The Wonders I’ve Seen: An Avocado Farscape Rewatch

Yesterday’s excellent Late To The Party about the classic late 90s/early 2000s sci-fi series Farscape reminded me of one of my longstanding goals: to rewatch and review every episode of the show. I don’t really have time right now, but you’re all a bunch of nerds here, and like hell am I going to let one of you get to it first. Farscape is mine.

For those unfamiliar, you could do worse for an introduction than reading the Late To The Party linked above. (Just the article, not the comments, though—those are spoilery.) But allow me to reproduce some effort.

Farscape was a space opera that aired on the Sci-Fi Channel, several years before they made the leap to become SyFy. It stars Ben Browder as John Crichton, an astronaut who… oh, fuck it, I’ll just give you the opening narration from the show’s credits:

“My name is John Crichton, an astronaut. A radiation wave hit, and I got shot through a wormhole. Now I’m lost in some distant part of the universe on a ship, a living ship, full of strange alien life forms. Help me. Listen, please. Is there anybody out there who can hear me? I’m being hunted by an insane military commander. Doing everything I can. I’m just looking for a way home.“

Farscape was a coproduction with the Jim Henson Company (several of the main characters were Muppets) and was also, notably, an American/Australian co-production; the writers and most producers were based in America, but the series was filmed in Australia, and the majority of its cast was either Australian or New Zealander. (The major exception was the American Browder.)

Perhaps because of the 24-hour flight between pre-production and production, or perhaps just because of its general sensibility of doing whatever it wanted in the weirdest way possible, Farscape was a much more director- and actor-driven show than its sci-fi contemporaries. Directors shaped the look and sometimes the emotional story of individual episodes, especially early-season episodes, much more significantly than they did on all but a very few Star Trek episodes; the camera is significantly more obtrusive than on most space opera of the time, swinging hectically through Moya’s corridors; actors made a regular habit of ad-libbing, and Browder would eventually write several episodes.

Out of this creative anarchy—multiple production companies; two countries; a game of telephone between writers, directors and actors; a general shared attitude of “fuck it, let’s do something fucking weird”—was born something magical.
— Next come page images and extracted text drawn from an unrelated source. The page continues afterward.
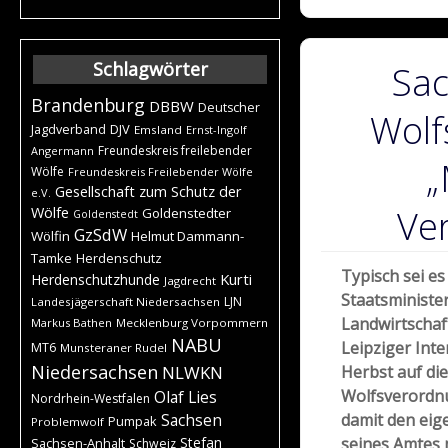
Schlagwörter
Sac
Brandenburg
DBBW
Deutscher
Wolf
DJV
Jagdverband
Emsland
Ernst-Ingolf
Freundeskreis freilebender
Angermann
„
Wölfe
Freundeskreis Freilebender Wölfe
Gesellschaft zum Schutz der
e.V.
Ver
Wölfe
Goldenstedter
Goldenstedt
GzSdW
Wölfin
Helmut Dammann-
Tamke
Herdenschutz
Typisch sei es
Kurti
Herdenschutzhunde
Jagdrecht
Staatsministe
LJN
Landesjägerschaft Niedersachsen
Landwirtschaf
Markus Bathen
Mecklenburg Vorpommern
NABU
Leipziger Int
MT6
Munsteraner Rudel
Niedersachsen
NLWKN
Herbst auf die
Wolfsverordn
Olaf Lies
Nordrhein-Westfalen
damit den eig
Sachsen
Pumpak
Problemwolf
Stefan
seines Amtes 
Sachsen-Anhalt
Schweiz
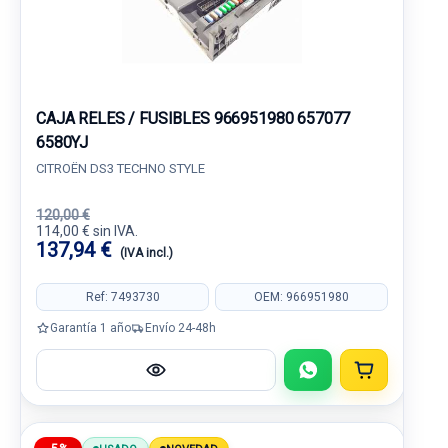
CAJA RELES / FUSIBLES 966951980 657077
6580YJ
CITROËN DS3 TECHNO STYLE
120,00 €
114,00 € sin IVA.
137,94 €
(IVA incl.)
Ref: 7493730
OEM: 966951980
Garantía 1 año
Envío 24-48h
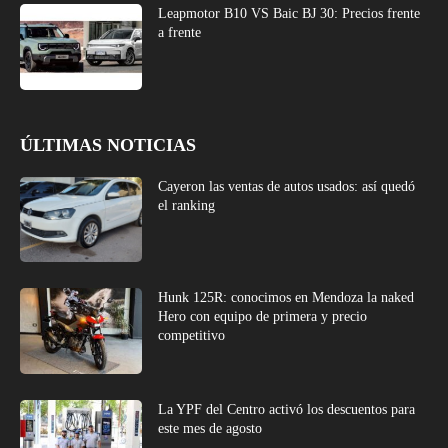
Leapmotor B10 VS Baic BJ 30: Precios frente
a frente
ÚLTIMAS NOTICIAS
Cayeron las ventas de autos usados: así quedó
el ranking
Hunk 125R: conocimos en Mendoza la naked
Hero con equipo de primera y precio
competitivo
La YPF del Centro activó los descuentos para
este mes de agosto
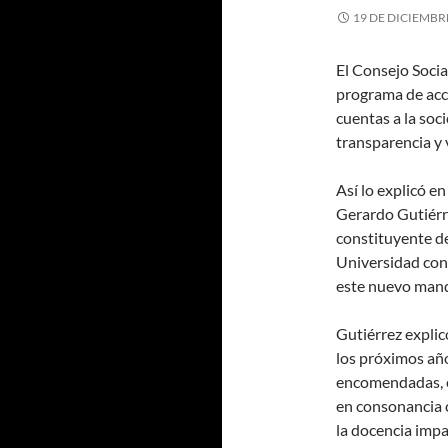
19 DE DICIEMBR
El Consejo Socia
programa de acci
cuentas a la soc
transparencia y v
Así lo explicó e
Gerardo Gutiérre
constituyente de
Universidad con
este nuevo man
Gutiérrez explic
los próximos año
encomendadas, e
en consonancia c
la docencia impar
And occasionally, something dire. As beautiful as Farscape was capable of being when it was great—and it was capable of being so, so great—when it failed, it failed hard. There are some truly terrible episodes in its first season, and some nigh-incomprehensible episodes in its fourth.

But, in an almost thematically perfect statement, Farscape‘s wonders make up for its depths. Taken as a whole, it is a strange, beautiful, epic, hilarious, heartbreaking, thoughtful, grubby little show, and I love it. It’s my favorite thing that has ever been on television.

So let me take you through the wormhole, to a galaxy of Muppets, leather pants, pop culture references, trauma, romance, and just. So many bodily fluids. This is The Wonders I’ve Seen: An Avocado Farscape Rewatch.

Because, as I mentioned, I don’t strictly speaking have time for this right now, The Wonders I’ve Seen will update biweekly, on every other Monday. Each post will cover one episode, except for multipart episodes, which will be covered together. (For those of you watching for the first time, Farscape has several three-parters, so those should be fun.) Hopefully I’ll eventually get less busy and be able to speed up my pace, because otherwise, I’ll be reviewing Farscape for a long time. But you guys don’t mind, right?

The reviews proper will be spoiler-free, but I will have a hidden spoiler section for my thoughts on the show’s longer-term arc. Spoilery comments should be tagged as well.

Farscape is available to stream on Prime, for those who wish to follow along. For this rewatch, we will not be following Prime’s episode order, but the original production order. That means that in season one, the order of the first seven episodes is:

  1. Premiere
  2. I, E.T.
  3. Exodus from Genesis
  4. Throne for a Loss
  5. Back and Back and Back to the Future
  6. Thank God It’s Friday, Again
  7. P.K. Tech Girl

(Seriously, who puts “P.K. Tech Girl” before “Thank God It’s Friday, Again”?)

The Avocado is unprepared, helpless, for the nightmares I’ve seen.

But then you’ll never know… the wonders I’ve seen.